I have not played the game. I can only go on what I have seen and have felt. That is what I have left here, how that trailer made me feel.
Before I do that however I want to help you understand me a bit better. I have always been a fan of Devil May Cry, I even 100% the second one, which is hailed as the worst of the franchise, and I agree. I was so impressed by the game's design, general message, and place as a work of art that it became a dream of mine to go into the Video Game business and work for Capcom, so that maybe one day I could work on DMC.
Being that I have no way of making any judgments on a game that has yet to be released, I will describe to you in detail what went through my mind when I watched that trailer.
When It started up my immediate thought was that it had lost the quality of set designs, that the Gothic, Castlevania, environment was now replaced with an urban one. I was somewhat excited by this, albeit cautious, because the thought of fighting demons through a red light district always felt like something Dante would do. Then we saw a mental asylum, with a figure, no doubt our hero (not necessarily Dante at this point)strung up like a sick prisoner/puppet. The scene itself was poetically powerful, but I was a bit annoyed because I had not seen Dante yet, and that person could not be him. Not the black haired, skinny prisoner, stripped of his dignity, as Dante would never allow himself to be.
Fine, I thought, maybe its like DMC4 again, and this fellow is another Nero. Another gifted soul who struggles against a world that is unaware of the Demonic influences. After all Dante met Trish and Lady, so there has to be other demon slaying meta-humans out there.

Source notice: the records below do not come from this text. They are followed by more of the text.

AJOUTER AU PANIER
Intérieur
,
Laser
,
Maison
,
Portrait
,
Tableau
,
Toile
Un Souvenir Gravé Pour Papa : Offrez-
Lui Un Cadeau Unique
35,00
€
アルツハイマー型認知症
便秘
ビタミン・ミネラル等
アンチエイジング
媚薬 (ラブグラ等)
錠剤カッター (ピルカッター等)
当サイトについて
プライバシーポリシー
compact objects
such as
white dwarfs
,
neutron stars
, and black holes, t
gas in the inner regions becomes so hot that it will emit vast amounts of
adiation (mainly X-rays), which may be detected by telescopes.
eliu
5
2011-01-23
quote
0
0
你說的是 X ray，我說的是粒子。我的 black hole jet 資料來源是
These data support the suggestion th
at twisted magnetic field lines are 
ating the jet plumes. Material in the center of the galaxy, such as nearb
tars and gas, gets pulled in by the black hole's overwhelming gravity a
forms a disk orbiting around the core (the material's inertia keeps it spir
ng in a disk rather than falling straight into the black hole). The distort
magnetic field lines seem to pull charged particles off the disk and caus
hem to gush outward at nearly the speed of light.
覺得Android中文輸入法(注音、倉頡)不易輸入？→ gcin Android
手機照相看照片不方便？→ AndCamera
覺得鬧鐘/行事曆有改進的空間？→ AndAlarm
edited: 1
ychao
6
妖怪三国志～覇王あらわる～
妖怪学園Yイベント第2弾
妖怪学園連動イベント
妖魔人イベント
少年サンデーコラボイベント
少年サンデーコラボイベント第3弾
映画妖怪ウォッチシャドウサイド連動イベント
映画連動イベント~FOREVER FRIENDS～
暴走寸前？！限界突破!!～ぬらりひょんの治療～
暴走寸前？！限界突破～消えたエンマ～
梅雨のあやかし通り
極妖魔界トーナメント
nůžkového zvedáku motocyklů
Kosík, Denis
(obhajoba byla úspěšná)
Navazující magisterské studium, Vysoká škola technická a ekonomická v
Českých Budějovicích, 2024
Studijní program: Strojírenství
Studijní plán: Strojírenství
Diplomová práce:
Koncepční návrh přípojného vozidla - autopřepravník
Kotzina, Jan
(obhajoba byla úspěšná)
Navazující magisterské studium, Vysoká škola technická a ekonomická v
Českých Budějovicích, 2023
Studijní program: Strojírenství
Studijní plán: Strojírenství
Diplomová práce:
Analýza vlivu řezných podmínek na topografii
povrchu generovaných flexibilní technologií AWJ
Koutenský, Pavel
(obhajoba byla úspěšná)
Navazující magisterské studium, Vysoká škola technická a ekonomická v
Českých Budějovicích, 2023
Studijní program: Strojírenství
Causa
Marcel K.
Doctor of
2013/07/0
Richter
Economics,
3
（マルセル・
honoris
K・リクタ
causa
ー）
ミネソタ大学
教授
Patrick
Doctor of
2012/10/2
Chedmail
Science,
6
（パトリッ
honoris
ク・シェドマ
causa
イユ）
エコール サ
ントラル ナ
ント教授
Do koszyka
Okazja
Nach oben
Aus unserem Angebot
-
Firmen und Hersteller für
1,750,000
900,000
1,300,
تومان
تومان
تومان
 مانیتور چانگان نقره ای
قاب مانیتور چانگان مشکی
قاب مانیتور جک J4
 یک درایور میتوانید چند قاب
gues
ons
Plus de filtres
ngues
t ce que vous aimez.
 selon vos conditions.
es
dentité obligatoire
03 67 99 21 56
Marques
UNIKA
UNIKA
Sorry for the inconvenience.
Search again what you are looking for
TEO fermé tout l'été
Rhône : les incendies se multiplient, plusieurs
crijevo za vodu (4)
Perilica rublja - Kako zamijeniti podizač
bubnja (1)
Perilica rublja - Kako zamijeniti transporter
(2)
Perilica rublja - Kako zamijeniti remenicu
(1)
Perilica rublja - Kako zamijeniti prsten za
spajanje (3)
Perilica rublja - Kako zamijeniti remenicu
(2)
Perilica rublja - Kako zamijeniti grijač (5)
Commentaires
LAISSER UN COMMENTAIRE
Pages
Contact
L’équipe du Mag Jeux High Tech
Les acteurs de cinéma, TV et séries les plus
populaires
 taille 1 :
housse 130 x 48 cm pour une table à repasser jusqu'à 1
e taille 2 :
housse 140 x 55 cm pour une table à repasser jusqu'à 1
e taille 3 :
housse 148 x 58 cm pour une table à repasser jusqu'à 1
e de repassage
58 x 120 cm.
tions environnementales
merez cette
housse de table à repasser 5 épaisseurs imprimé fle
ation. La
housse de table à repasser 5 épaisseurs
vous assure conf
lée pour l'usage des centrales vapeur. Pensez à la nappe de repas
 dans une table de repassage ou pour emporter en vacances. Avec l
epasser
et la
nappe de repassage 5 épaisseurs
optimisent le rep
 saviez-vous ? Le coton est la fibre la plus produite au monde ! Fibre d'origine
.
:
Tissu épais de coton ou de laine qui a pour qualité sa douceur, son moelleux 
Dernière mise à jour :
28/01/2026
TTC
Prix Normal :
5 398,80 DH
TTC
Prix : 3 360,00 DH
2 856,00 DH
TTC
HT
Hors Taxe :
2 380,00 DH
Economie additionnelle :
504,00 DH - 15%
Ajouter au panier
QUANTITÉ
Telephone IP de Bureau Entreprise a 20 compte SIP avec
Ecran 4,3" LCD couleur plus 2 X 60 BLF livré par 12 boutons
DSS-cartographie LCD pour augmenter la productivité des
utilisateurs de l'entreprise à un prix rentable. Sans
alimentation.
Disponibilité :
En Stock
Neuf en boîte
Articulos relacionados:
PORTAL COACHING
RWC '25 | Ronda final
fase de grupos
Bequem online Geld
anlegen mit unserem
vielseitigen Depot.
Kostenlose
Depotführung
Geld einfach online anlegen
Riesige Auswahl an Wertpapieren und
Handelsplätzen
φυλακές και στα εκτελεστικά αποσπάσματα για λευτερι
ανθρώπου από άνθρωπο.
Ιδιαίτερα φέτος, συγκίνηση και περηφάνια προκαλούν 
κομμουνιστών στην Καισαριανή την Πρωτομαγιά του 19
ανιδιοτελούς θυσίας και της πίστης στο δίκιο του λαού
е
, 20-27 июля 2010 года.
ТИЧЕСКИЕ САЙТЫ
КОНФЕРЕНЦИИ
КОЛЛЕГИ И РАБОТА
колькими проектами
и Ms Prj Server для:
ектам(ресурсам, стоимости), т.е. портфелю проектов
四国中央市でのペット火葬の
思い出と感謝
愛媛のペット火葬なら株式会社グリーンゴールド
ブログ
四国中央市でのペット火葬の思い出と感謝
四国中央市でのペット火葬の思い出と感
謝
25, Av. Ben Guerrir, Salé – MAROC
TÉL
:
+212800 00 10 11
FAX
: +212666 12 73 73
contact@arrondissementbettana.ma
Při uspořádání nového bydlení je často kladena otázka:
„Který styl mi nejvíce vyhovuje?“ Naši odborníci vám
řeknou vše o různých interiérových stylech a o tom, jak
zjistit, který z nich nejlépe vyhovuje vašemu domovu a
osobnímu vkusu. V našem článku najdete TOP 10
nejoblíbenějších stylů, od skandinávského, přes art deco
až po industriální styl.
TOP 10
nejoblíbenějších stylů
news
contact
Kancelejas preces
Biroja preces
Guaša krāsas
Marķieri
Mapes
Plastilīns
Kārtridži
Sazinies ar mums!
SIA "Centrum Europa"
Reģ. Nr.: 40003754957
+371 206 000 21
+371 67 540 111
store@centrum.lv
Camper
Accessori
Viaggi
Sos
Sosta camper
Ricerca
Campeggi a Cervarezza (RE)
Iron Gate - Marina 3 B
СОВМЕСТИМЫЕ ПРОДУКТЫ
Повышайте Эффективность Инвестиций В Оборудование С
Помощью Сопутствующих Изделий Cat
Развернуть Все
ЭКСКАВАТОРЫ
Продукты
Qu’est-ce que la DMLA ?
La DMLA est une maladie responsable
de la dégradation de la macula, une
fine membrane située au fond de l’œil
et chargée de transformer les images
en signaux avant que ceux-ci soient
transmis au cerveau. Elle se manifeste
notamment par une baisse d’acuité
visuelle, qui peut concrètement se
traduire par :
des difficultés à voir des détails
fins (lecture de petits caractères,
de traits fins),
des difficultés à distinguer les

I thought it might be cool, to see the way this person who was clearly not Dante, solved his problems. Which he illustrated by putting a cig' out on some poor bastard's face. Perhaps he only lit a smoke for that sole purpose. Perhaps where Dante was a cool and precise force, and Nero a vessel of retribution, Perhaps this new hero was that of pure hateful rage.
By this point I was most excited, watching how the character seemed to bridge Nero and Dante's style from the fourth installment. As the voice asked who this man was, and I still had no suspicions that it was my hero, I could only barely resist the urge to ask it myself.
Then the fateful words. "My Name Is Dante."
And My heart fell out of my chest. All at once the possibilities I had imagined, the glory I had fooled myself into seeing, and the dream of one day seeing my hand in the DMC franchise, along with my fragile strawberry-tart(watch Crank2 if you don't know what this is)hit the floor and shattered like precious crystal flutes. I was and still am crushed. Having my emotions toyed with, and being lead to excitement only to discover that I no longer recognized one of my personal heroes was crushing in a way I cannot describe. It was like watching the developers murder Dante right in front of me, and then skinning his face so that another impostor could wear it as a mask.
It is so hard to accept, in fact, that a part of me holds out in denial, that this is just some sick joke, the developers are just playing with me and seeing just how loyal I am to their franchise. I deny enough to hope that the new game will have a white haired Dante that I recognize, but it is a sliver of hope at best.
I have not played the game. I can only go on what I have seen and have felt. That is what I have left here, how that trailer made me feel.